**YOUR OBJECTIVE**
Find the line holding "que pasa si" in the entries below. Give it again exactly, along with every line after it up to and including the line holding "Hola solo quiero".

**PROVIDED DATA**
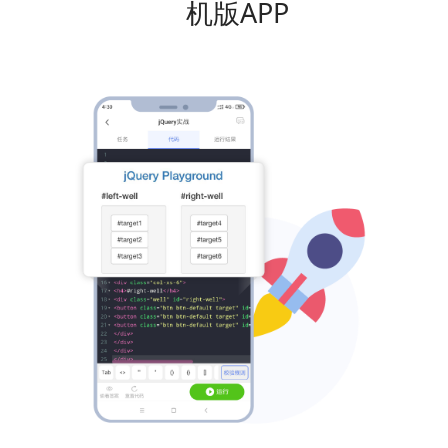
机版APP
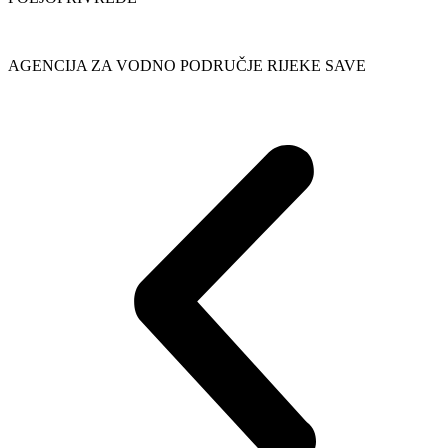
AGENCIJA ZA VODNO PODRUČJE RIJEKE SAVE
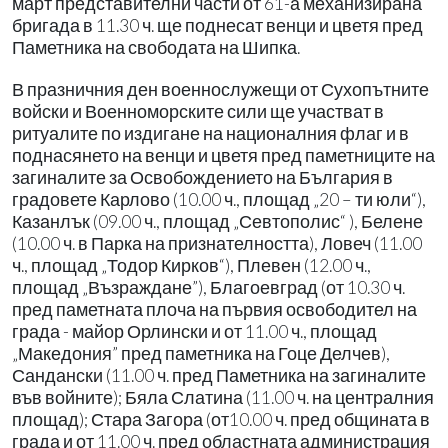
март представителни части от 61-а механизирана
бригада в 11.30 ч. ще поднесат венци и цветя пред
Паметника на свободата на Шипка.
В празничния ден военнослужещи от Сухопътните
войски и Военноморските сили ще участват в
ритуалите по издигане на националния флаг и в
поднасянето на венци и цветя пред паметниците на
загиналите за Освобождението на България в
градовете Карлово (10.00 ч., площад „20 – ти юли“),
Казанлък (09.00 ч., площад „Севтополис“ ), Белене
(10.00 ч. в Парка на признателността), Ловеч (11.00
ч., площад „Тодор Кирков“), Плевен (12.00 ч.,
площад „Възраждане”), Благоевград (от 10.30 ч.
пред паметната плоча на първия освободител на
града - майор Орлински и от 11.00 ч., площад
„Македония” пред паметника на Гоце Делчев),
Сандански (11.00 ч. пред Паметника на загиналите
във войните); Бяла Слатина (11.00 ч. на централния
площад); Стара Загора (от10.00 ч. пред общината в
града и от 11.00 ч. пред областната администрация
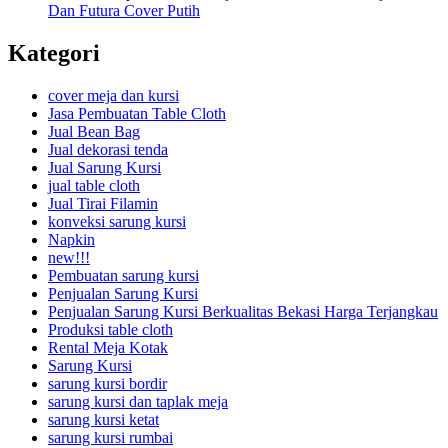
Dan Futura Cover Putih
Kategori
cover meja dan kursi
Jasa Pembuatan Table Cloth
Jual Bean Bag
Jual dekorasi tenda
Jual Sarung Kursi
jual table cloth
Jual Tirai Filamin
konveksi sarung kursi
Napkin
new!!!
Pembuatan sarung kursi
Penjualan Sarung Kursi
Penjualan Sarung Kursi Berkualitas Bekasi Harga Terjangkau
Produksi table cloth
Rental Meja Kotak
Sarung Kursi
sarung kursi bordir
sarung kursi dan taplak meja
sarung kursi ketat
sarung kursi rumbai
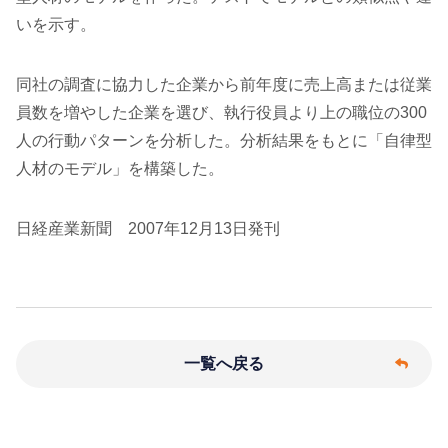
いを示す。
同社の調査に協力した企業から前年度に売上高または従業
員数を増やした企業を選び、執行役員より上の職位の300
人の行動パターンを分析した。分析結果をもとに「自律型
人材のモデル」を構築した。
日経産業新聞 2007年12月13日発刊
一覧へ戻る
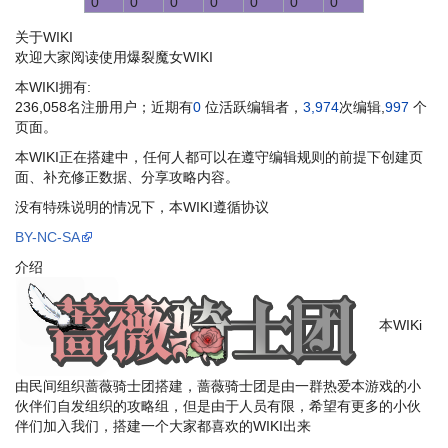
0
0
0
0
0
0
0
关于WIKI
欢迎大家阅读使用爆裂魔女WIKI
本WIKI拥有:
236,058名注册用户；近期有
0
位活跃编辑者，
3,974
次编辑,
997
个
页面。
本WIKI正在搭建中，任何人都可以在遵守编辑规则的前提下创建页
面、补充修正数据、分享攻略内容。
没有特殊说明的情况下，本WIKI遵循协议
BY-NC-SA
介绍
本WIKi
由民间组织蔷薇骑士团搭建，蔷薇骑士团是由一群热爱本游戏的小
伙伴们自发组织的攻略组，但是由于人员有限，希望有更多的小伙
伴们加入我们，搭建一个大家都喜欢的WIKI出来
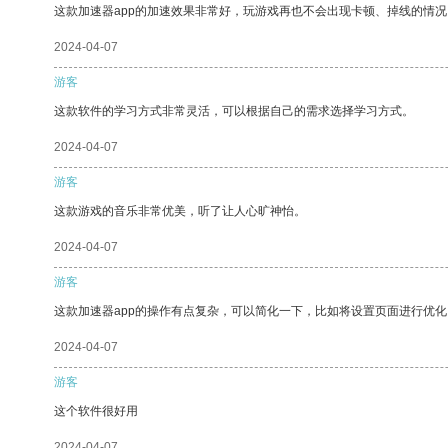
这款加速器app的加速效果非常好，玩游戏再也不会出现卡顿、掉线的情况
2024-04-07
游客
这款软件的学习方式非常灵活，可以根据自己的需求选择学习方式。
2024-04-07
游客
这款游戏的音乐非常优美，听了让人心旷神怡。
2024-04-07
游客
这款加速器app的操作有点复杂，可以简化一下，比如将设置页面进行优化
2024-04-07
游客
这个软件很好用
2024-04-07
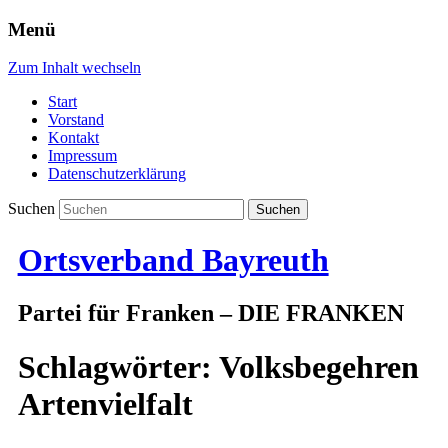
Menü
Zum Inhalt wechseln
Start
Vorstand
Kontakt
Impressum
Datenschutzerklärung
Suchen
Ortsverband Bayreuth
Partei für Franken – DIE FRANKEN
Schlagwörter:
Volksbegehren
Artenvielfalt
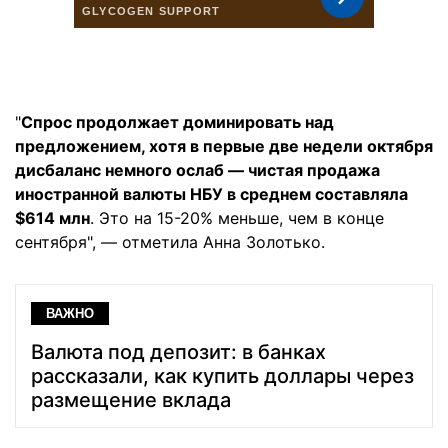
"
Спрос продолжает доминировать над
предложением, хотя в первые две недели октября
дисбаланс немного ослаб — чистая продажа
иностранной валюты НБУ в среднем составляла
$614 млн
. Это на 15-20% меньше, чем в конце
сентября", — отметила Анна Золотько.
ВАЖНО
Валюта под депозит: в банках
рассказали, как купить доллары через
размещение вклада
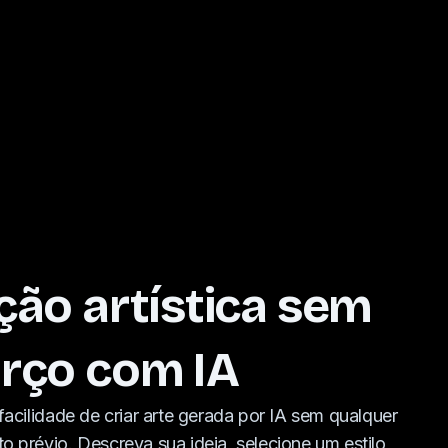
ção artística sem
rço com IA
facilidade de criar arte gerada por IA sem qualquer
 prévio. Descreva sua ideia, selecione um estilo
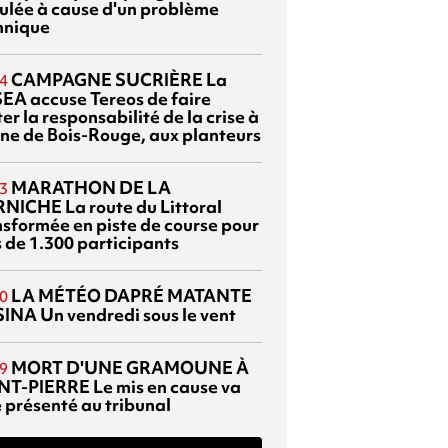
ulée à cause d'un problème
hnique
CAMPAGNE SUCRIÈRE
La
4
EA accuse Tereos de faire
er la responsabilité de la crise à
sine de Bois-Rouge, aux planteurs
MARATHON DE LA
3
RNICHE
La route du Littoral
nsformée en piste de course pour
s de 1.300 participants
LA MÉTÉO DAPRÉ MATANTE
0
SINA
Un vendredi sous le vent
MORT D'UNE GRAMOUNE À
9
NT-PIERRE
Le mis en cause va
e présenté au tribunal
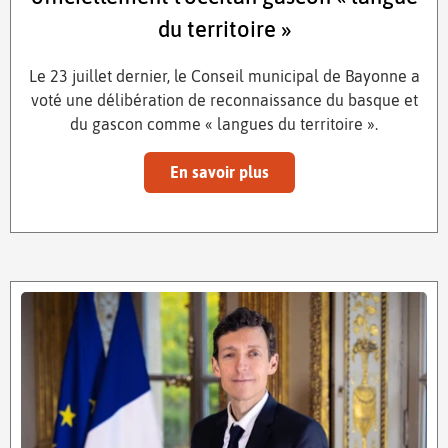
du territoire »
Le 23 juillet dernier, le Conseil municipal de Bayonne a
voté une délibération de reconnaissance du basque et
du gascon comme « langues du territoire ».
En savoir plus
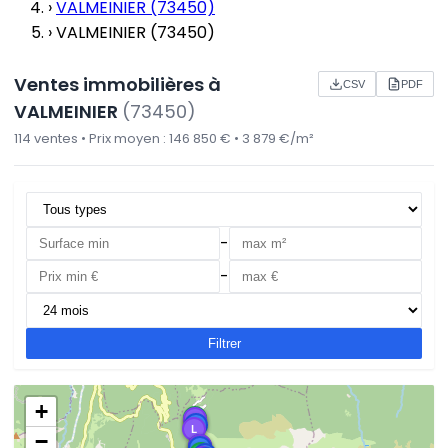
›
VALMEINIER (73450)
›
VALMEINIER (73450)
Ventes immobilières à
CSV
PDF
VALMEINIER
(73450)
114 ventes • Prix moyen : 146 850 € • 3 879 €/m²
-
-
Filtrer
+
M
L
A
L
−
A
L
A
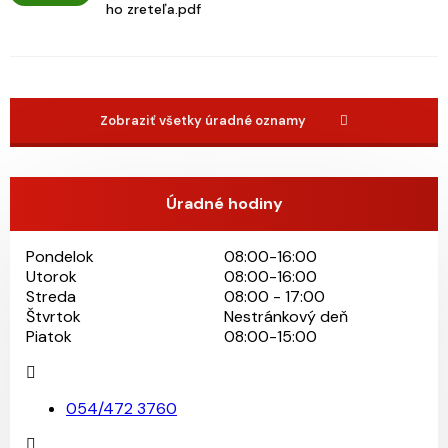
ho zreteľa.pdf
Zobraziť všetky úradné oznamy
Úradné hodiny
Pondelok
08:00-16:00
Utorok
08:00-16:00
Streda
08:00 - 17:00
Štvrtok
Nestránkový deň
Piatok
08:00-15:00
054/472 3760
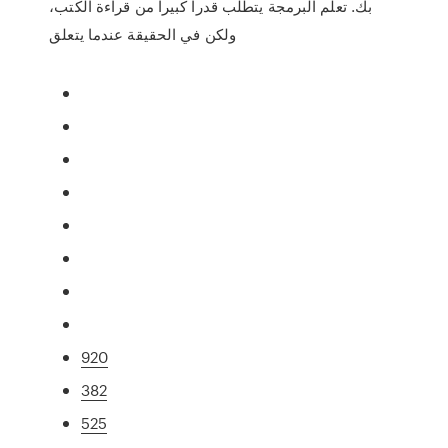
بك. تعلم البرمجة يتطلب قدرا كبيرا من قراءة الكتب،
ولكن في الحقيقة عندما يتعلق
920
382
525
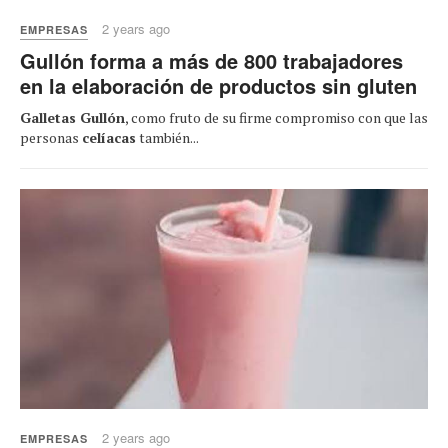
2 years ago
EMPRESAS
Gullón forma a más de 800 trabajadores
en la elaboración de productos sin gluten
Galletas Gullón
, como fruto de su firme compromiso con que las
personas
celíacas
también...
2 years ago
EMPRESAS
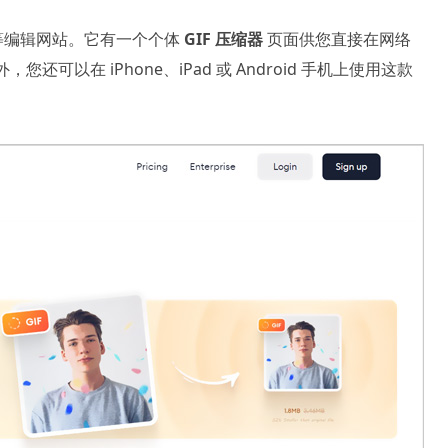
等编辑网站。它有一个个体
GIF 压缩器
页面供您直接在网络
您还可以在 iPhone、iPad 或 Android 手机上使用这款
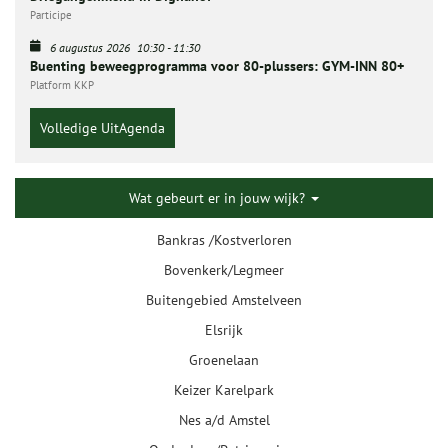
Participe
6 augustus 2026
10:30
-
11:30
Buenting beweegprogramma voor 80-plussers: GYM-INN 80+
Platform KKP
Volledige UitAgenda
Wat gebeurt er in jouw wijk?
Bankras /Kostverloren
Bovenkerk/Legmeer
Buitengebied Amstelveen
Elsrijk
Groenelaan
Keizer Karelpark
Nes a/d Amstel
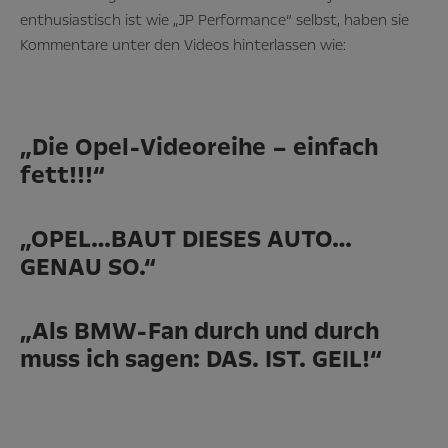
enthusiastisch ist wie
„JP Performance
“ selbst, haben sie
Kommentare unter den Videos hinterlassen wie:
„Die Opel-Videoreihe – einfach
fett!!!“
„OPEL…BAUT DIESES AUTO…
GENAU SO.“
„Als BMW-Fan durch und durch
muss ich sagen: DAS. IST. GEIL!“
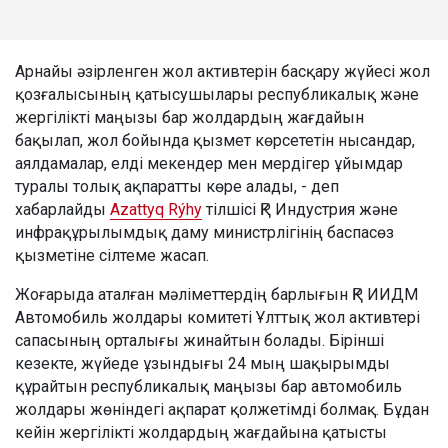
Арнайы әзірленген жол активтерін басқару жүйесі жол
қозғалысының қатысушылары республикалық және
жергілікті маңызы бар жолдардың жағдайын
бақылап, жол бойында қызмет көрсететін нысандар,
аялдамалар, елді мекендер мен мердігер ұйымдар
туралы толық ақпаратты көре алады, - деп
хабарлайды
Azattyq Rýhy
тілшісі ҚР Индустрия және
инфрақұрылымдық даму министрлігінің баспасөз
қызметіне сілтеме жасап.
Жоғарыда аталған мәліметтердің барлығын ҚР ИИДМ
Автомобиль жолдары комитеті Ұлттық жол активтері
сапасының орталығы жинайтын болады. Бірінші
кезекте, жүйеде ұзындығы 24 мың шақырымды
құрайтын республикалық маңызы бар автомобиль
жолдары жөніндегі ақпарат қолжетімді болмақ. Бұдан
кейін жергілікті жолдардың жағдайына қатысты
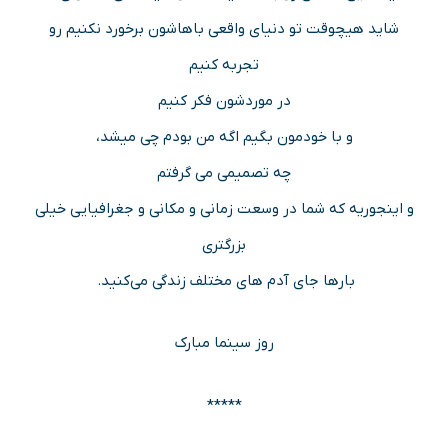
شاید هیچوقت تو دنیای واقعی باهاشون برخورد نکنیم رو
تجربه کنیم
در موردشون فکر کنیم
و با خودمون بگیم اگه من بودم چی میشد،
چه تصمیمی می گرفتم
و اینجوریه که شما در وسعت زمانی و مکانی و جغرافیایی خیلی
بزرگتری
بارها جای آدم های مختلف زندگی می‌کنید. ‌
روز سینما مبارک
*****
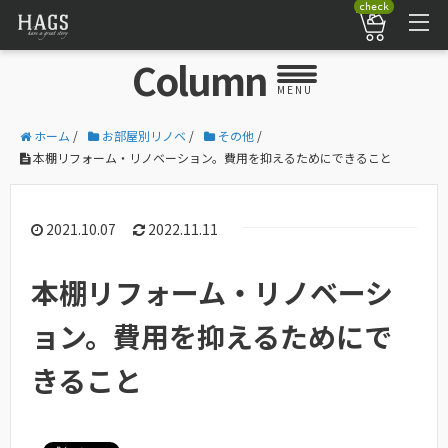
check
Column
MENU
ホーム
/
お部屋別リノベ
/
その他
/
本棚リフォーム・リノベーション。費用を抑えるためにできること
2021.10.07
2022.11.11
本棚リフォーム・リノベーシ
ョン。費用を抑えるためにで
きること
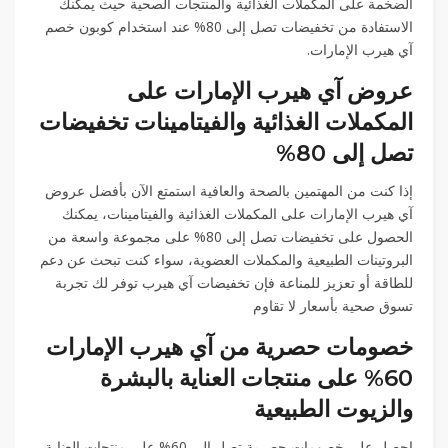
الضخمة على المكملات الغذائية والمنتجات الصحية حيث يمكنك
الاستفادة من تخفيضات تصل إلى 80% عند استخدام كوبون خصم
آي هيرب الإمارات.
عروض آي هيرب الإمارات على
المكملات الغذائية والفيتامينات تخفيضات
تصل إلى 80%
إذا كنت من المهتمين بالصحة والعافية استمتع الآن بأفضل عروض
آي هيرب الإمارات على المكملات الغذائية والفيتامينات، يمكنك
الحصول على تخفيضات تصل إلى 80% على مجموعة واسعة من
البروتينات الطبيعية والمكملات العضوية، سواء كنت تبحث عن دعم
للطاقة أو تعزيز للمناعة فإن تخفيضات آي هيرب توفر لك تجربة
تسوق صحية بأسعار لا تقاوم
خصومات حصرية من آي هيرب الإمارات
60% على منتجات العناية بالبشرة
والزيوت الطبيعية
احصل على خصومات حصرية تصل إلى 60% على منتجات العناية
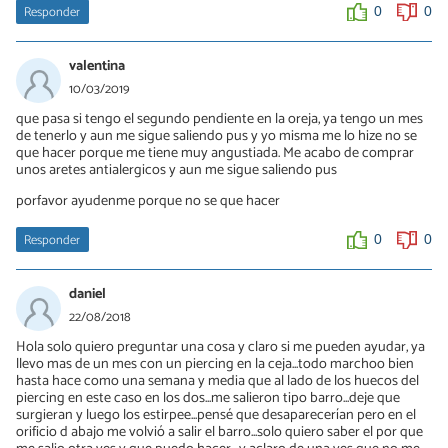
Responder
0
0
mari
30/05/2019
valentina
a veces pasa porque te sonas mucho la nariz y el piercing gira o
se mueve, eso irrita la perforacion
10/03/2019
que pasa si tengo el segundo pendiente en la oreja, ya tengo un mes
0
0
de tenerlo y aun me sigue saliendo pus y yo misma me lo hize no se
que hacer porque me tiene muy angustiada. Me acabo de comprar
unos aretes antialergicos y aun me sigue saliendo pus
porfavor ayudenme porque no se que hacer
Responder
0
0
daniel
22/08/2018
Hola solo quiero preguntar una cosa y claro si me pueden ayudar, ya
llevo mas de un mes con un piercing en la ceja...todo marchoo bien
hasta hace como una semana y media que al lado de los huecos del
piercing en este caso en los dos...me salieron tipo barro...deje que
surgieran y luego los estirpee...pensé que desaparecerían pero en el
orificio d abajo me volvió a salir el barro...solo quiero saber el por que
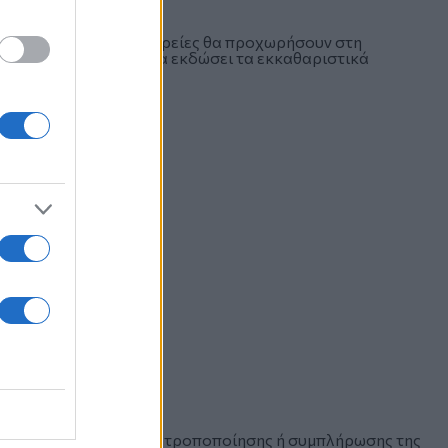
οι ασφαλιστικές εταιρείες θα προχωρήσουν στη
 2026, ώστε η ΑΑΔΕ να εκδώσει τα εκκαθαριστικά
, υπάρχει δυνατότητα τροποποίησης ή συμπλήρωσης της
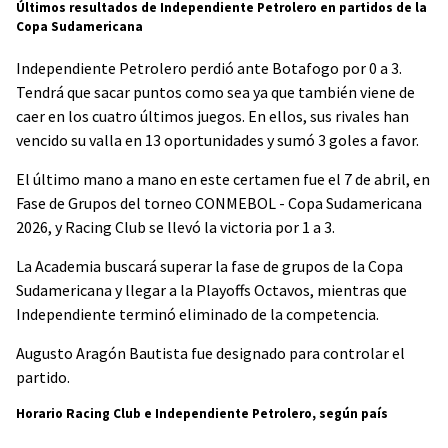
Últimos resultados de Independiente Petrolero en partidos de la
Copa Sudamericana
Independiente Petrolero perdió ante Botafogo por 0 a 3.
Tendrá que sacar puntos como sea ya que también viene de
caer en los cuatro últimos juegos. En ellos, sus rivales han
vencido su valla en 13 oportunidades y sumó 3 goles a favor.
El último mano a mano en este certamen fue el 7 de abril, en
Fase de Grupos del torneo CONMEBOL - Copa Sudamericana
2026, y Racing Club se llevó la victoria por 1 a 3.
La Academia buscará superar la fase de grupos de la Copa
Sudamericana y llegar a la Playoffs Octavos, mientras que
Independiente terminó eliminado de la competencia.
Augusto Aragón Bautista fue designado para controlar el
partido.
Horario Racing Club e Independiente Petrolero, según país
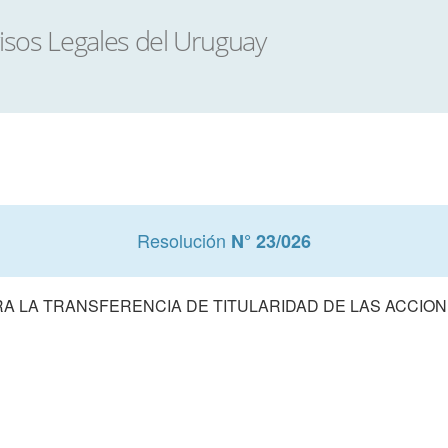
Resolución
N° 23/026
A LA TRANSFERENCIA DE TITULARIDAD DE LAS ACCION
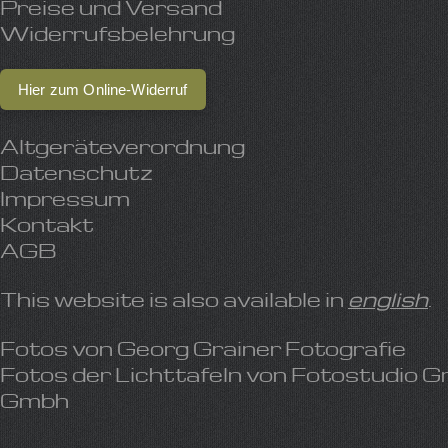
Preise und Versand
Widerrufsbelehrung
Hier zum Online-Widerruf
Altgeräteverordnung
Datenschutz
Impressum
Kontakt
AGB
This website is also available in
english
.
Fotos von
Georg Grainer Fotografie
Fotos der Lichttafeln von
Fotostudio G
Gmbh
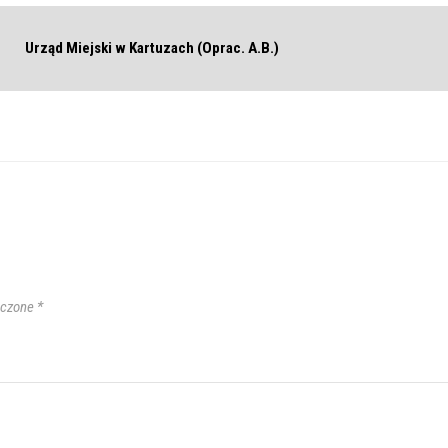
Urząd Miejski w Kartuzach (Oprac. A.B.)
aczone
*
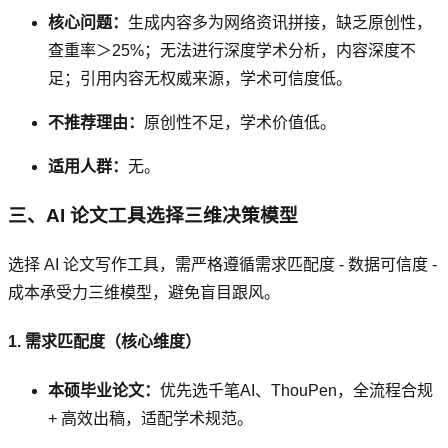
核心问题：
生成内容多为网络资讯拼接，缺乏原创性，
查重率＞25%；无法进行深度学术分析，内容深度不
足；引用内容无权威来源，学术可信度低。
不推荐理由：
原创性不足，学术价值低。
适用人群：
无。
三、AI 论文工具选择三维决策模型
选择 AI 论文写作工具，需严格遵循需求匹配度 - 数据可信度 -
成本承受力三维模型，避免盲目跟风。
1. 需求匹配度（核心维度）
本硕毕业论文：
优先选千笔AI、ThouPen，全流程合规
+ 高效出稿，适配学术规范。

**OUTPUT FOR THIS TASK**
que pasa si tengo el segundo pendiente en la oreja, ya tengo un mes
0
0
de tenerlo y aun me sigue saliendo pus y yo misma me lo hize no se
que hacer porque me tiene muy angustiada. Me acabo de comprar
unos aretes antialergicos y aun me sigue saliendo pus
porfavor ayudenme porque no se que hacer
Responder
0
0
daniel
22/08/2018
Hola solo quiero preguntar una cosa y claro si me pueden ayudar, ya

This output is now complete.